Report: Mountains grew a foot in Calif. quake
The earthquake, which killed two in Paso Robles, was the biggest in California since 1999.
CNN's Frank Buckley reports on the quake that killed two in California.
Rescue workers search for casualties in a quake-damaged building.
Ross Stein of the U.S. Geological Survey says the quake hit a sparsely populated area.
LOS ANGELES, California (Reuters) -- California's largest earthquake in four years struck on Monday, causing planet Earth to ring "like a bell" and mountains to grow a foot (30 cm) taller, geologists said.
The magnitude 6.5 quake hit near the coastal city of San Simeon almost exactly half way between San Francisco and Los Angeles, setting high-rise buildings swaying in both cities.
Earthquakes relieve pressure between clashing continental plates. The plates float on the earth's mantle, which has a putty like consistency and moves as the earth's core heats it.
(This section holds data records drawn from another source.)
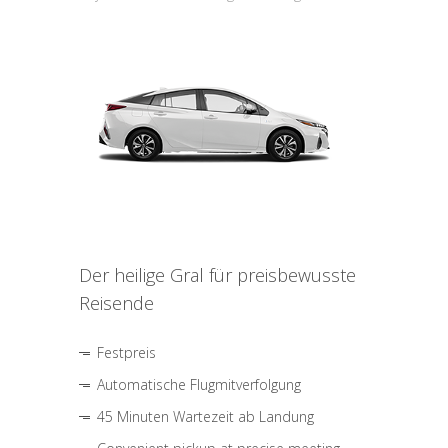
Der heilige Gral für preisbewusste
Reisende
Festpreis
Automatische Flugmitverfolgung
45 Minuten Wartezeit ab Landung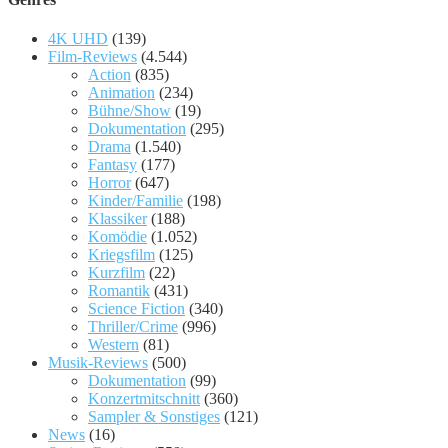
4K UHD
(139)
Film-Reviews
(4.544)
Action
(835)
Animation
(234)
Bühne/Show
(19)
Dokumentation
(295)
Drama
(1.540)
Fantasy
(177)
Horror
(647)
Kinder/Familie
(198)
Klassiker
(188)
Komödie
(1.052)
Kriegsfilm
(125)
Kurzfilm
(22)
Romantik
(431)
Science Fiction
(340)
Thriller/Crime
(996)
Western
(81)
Musik-Reviews
(500)
Dokumentation
(99)
Konzertmitschnitt
(360)
Sampler & Sonstiges
(121)
News
(16)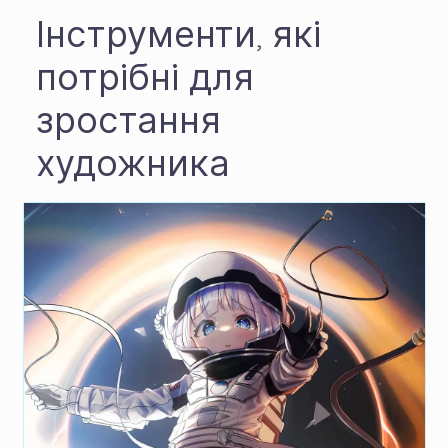
Інструменти, які
потрібні для
зростання
художника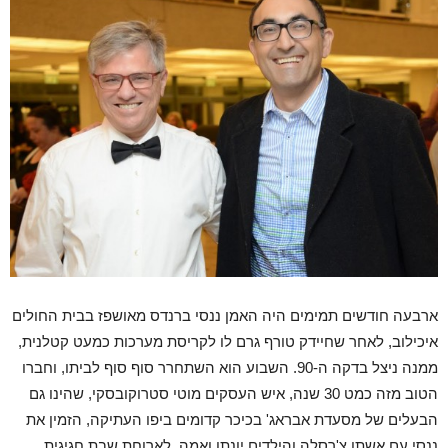
ארבעה חודשים תמימים היה האמן ננסי ברנדס מאושפז בבית החולים
איכילוב, לאחר שחיידק טורף גרם לו לקריסת מערכות כמעט קטלנית,
ממנה ניצל בדקה ה-90. השבוע הוא השתחרר סוף סוף לביתו, וחברו
הטוב מזה כמט 30 שנה, איש העסקים מוטי סטרוקובסקי, שהינו גם
הבעלים של מסעדת אבראג' בכיכר קדומים ביפו העתיקה, הזמין את
ננסי עם אשתו צ'רסלה והילדים יונתן ואמה, לארוחת שבת חגיגית,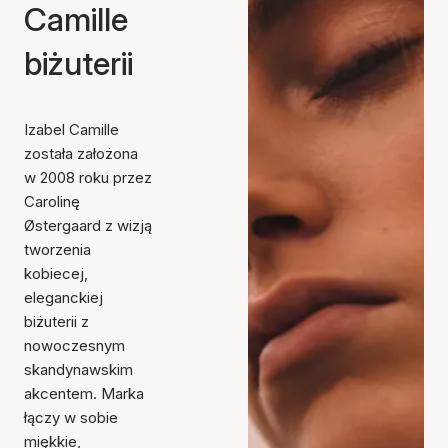
Camille
biżuterii
Izabel Camille
została założona
w 2008 roku przez
Carolinę
Østergaard z wizją
tworzenia
kobiecej,
eleganckiej
biżuterii z
nowoczesnym
skandynawskim
akcentem. Marka
łączy w sobie
miękkie,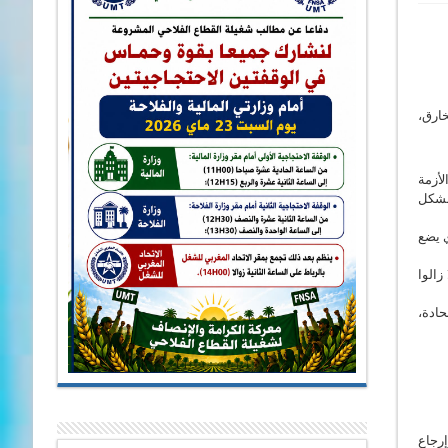
خارق،
أزمة
 بشكل
ي يضع
زالوا
حادة،
إرجاع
On Monday one piece of crust shoved beneath another about 4.75 miles (7.6 km) beneath the surface of the earth and at the intersection of the Pacific and North American plates, U.S. Geological Survey seismologists said
That sent tremors along America's west coast and beyond.
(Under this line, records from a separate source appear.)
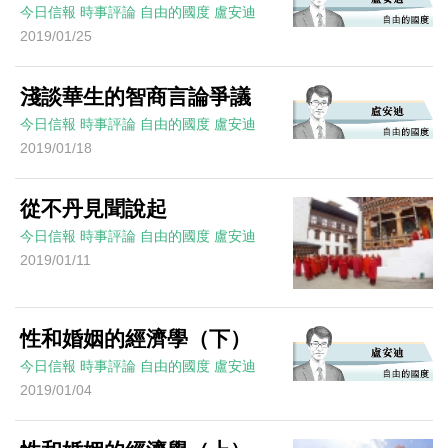
今日信報
時事評論
自由的國度
盧安迪
2019/01/25
淺談華生的智商言論爭議
今日信報
時事評論
自由的國度
盧安迪
2019/01/18
從不丹見聞說起
今日信報
時事評論
自由的國度
盧安迪
2019/01/11
性和婚姻的經濟學（下）
今日信報
時事評論
自由的國度
盧安迪
2019/01/04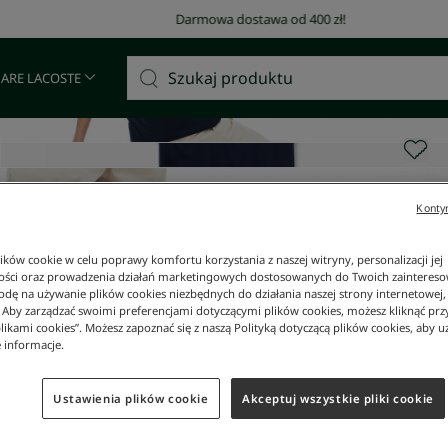
Darmowa dostawa od 400 zł!
 ARE LACOSTE
Kontyn
ków cookie w celu poprawy komfortu korzystania z naszej witryny, personalizacji jej
ości oraz prowadzenia działań marketingowych dostosowanych do Twoich zainteresow
dę na używanie plików cookies niezbędnych do działania naszej strony internetowej, k
. Aby zarządzać swoimi preferencjami dotyczącymi plików cookies, możesz kliknąć prz
likami cookies”. Możesz zapoznać się z naszą Polityką dotyczącą plików cookies, aby u
 informacje.
Ustawienia plików cookie
Akceptuj wszystkie pliki cookie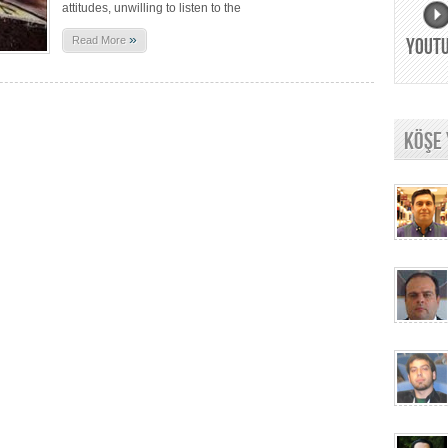
attitudes, unwilling to listen to the
»
Read More
YOUT
KÖŞE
"For an earthquake this size, every single sand grain on the planet dances to the music of those seismic waves," Geological Survey geologist Ross Stein said Monday at a news conference.
"You may not be able to feel them, but the entire planet is rung like a bell."
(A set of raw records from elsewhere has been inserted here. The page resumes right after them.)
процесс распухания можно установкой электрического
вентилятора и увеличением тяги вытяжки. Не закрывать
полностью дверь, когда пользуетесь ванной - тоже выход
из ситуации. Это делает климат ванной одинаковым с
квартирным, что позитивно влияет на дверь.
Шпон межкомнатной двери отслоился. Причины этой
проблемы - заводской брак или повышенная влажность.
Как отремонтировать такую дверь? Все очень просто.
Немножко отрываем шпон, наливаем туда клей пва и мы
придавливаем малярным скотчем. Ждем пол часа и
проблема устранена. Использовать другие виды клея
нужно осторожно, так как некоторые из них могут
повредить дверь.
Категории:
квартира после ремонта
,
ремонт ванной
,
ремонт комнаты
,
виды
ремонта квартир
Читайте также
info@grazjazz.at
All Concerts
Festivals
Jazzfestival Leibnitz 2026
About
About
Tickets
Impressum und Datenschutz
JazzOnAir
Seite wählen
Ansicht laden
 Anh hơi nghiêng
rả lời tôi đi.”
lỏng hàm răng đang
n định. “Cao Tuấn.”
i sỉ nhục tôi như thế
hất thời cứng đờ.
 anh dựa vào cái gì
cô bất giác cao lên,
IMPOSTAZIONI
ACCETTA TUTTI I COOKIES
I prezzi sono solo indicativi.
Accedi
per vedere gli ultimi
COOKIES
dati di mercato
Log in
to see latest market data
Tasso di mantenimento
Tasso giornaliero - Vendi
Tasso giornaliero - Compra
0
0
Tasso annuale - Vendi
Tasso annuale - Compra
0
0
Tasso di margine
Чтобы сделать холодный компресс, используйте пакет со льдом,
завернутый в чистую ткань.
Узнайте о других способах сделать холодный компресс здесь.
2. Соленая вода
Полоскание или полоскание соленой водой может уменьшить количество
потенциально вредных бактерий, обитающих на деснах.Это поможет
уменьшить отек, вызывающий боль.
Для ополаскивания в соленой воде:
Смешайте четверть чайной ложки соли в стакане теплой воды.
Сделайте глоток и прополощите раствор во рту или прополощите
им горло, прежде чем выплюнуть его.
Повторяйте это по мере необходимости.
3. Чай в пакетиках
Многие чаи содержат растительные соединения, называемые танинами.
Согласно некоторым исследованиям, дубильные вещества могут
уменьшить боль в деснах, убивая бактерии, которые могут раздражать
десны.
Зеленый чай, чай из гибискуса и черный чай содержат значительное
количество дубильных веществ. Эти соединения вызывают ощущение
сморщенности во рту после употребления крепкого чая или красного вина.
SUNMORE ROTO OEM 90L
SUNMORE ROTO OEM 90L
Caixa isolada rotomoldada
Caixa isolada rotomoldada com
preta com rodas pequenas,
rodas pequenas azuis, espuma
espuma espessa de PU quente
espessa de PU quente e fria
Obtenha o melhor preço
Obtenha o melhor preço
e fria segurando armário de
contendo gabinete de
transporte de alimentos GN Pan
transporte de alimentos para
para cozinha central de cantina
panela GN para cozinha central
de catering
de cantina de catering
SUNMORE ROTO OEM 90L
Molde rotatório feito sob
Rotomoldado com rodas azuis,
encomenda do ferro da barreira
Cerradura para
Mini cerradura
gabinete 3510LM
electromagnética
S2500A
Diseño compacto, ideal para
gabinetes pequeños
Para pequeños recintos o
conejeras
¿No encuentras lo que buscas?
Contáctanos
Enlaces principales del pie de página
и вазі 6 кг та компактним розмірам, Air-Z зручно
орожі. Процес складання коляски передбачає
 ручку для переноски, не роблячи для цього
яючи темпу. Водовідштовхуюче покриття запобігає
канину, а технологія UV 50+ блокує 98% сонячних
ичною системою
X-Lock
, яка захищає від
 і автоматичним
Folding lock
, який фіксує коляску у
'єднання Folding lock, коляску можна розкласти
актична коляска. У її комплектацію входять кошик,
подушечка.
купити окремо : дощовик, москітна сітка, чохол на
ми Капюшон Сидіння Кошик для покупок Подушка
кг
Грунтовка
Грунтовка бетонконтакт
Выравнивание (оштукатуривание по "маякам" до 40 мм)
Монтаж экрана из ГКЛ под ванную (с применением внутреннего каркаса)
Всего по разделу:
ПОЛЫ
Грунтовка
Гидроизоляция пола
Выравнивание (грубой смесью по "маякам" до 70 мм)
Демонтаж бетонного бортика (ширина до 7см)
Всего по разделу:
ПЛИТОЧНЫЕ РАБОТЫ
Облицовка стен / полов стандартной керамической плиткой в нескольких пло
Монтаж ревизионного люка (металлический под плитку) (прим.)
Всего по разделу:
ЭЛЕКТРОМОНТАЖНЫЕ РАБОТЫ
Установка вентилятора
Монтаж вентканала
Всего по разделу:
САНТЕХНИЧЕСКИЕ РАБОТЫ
The Monday earthquake struck on what is believed to be the San Simeon thrust fault. Pressure in a thrust fault is relieved when one piece of earth pushes up on top of another, compared with lateral faults -- like the famous San Andreas -- in which two piece of crust slide next to one another.
Thrust faults produce mountains, and the San Simeon quake probably improved the view from the nearby hills, Stein said because, "mountains have probably been pushed up about a foot or so by this earthquake."
The tremor was the biggest in California since 1999, when the Hector Mine quake crashed through the desert east of Los Angeles, and it packed about half the power of the Northridge earthquake which shook Los Angeles a decade ago.
Earthquake power is measured on a scale which increases exponentially, so at 6.7 the Northridge quake was about twice as powerful as the 6.5-magnitude San Simeon quake.
The Northridge quake was also one of the costliest disasters in U.S. history, causing over $40 billion of damage since it shook a heavily populated area.
Geologists expect smaller aftershocks of magnitude 5 to continue for days, weeks and longer, and there is a 5 percent to 10 percent chance that Monday's quake was a precursor to a bigger one.
The plates have created a patchwork of faults, said Susan Hough, a seismologist at the United States Geological Survey in the Los Angeles suburb of Pasadena.
"The crust is getting mangled over a zone," she said. "As the plates move they are sort of grinding California into ribbons," she said.
Eventually the movement will carve Mexico's Baja California, the peninsula that juts south below San Diego, California, off from the rest of Mexico.
But California is not going anywhere quickly.
From a geological perspective, the area has looked about the same for 5 million years, Hough told Reuters.
"We are not falling into the ocean," she said.